- Abbreviation: JKC
- Chairperson: K. C. Joseph
- Founder: K. Francis George
- Founded: 9 March 2016; 10 years ago
- Split from: Kerala Congress (M)
- Headquarters: Near Jawahar Balbhavan, Building No. 641, Ward No. 21, Kottayam Municipality, District – Kottayam, Kerala.
- Student wing: Janadhipathiya Kerala Students Congress
- Youth wing: Janadhipathiya Kerala Youthfront
- Ideology: Socialism
- Political position: Left-wing
- Colours: White and Red
- ECI Status: Registered-Unrecognized
- Alliance: Left Democratic Front (LDF)
- Seats in Kerala Legislative Assembly: 0 / 140
- Number of states and union territories in government: 0 / 31

= Janadhipathya Kerala Congress =

Janadhipathya Kerala Congress (JKC) also known as Democratic Kerala Congress, is an Indian political party in Kerala. It was formed on 9 March 2016, through a split from the KEC(M)

==History==
In 2016, before Kerala Legislative Assembly elections a disagreement developed in Kerala Congress (M) about seats and where who contest LDF used this opportunity and splits Kerala Congress (M). Several of P. J. Joseph's supporters left the party because they felt everyone with Joseph was being sidelined. Politicians including K. Francis George, K. C. Joseph, P. C. Joseph and Antony Raju left Kerala Congress (M) looking for better chances.

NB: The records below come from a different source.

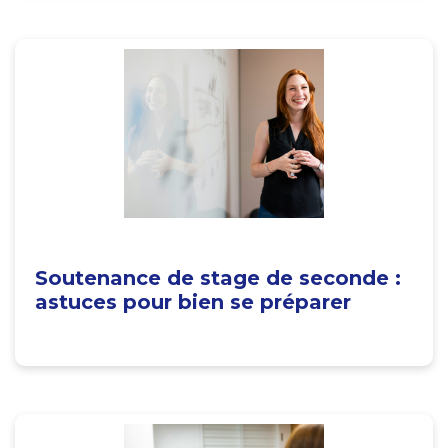
Soutenance de stage de seconde :
astuces pour bien se préparer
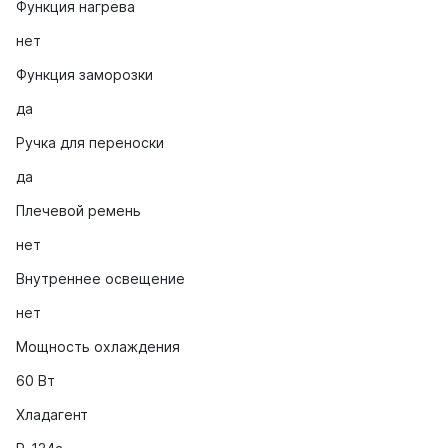
Функция нагрева
нет
Функция заморозки
да
Ручка для переноски
да
Плечевой ремень
нет
Внутреннее освещение
нет
Мощность охлаждения
60 Вт
Хладагент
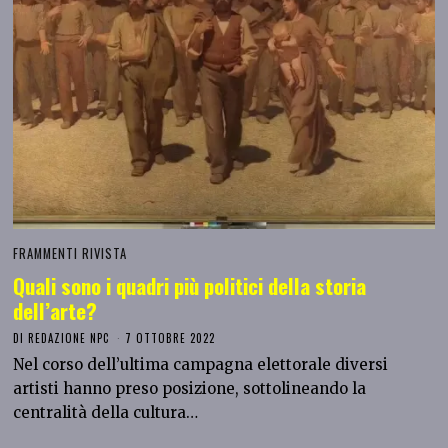
FRAMMENTI RIVISTA
Quali sono i quadri più politici della storia
dell’arte?
DI
REDAZIONE NPC
7 OTTOBRE 2022
Nel corso dell’ultima campagna elettorale diversi
artisti hanno preso posizione, sottolineando la
centralità della cultura…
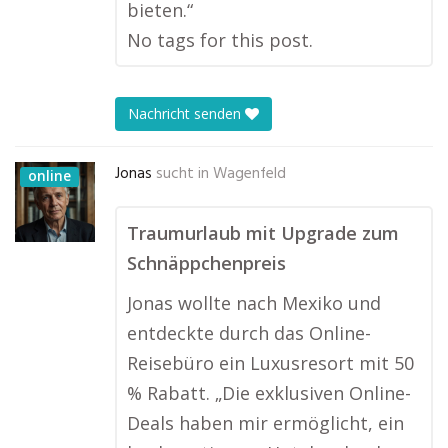
bieten.“
No tags for this post.
Nachricht senden
Jonas
sucht in
Wagenfeld
online
Traumurlaub mit Upgrade zum
Schnäppchenpreis
Jonas wollte nach Mexiko und
entdeckte durch das Online-
Reisebüro ein Luxusresort mit 50
% Rabatt. „Die exklusiven Online-
Deals haben mir ermöglicht, ein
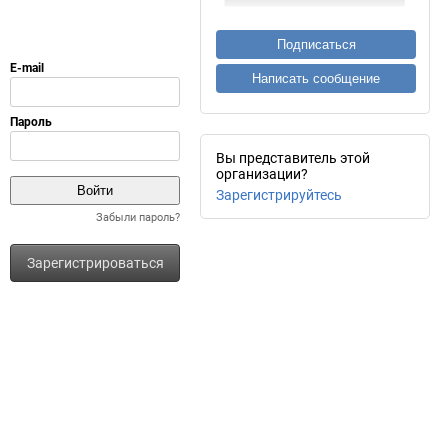
Подписаться
Написать сообщение
Вы представитель этой
организации?
Зарегистрируйтесь
Забыли пароль?
Зарегистрироваться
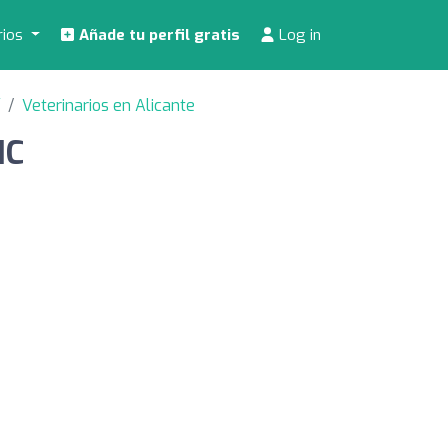
rios
Añade tu perfil gratis
Log in
Veterinarios en Alicante
IC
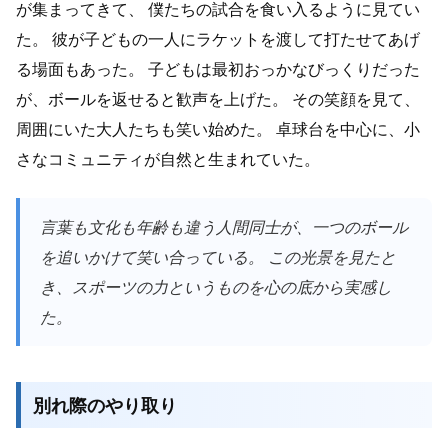
が集まってきて、 僕たちの試合を食い入るように見てい
た。 彼が子どもの一人にラケットを渡して打たせてあげ
る場面もあった。 子どもは最初おっかなびっくりだった
が、ボールを返せると歓声を上げた。 その笑顔を見て、
周囲にいた大人たちも笑い始めた。 卓球台を中心に、小
さなコミュニティが自然と生まれていた。
言葉も文化も年齢も違う人間同士が、一つのボール
を追いかけて笑い合っている。 この光景を見たと
き、スポーツの力というものを心の底から実感し
た。
別れ際のやり取り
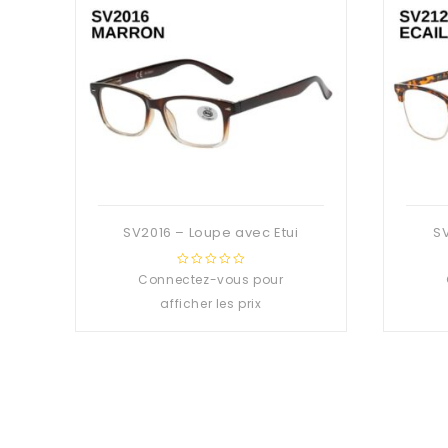
SV2016 – Loupe avec Etui
SV
Connectez-vous pour
0
out
afficher les prix
of
5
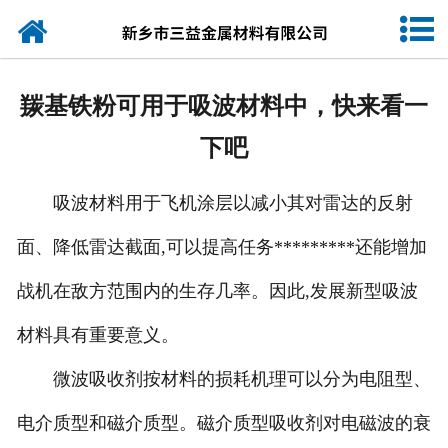
网站首页
公司简介
羰基铁粉可用于吸波材料中，快来看一
产品中心
下吧
新闻动态
吸波材料用于飞机涂层以减小其对雷达的反射
产品规格
面、降低雷达截面,可以提高任务*********还能增加
联系我们
战机在敌方范围内的生存几率。因此,发展新型吸波
材料具有重要意义。
微波吸收剂按材料的损耗机理可以分为电阻型、
电介质型和磁介质型。磁介质型吸收剂对电磁波的衰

However all of them wanted KC(J) as their new party's abbreviation and purposed Kerala Congress (Janadhipathyam) as name. However the Election Commission give JKC as their abbreviation and Janadhipathya Kerala Congress as their name.

K. Francis George was elected chairman of the new party which contested in the 2016 assembly elections but did not win any seats.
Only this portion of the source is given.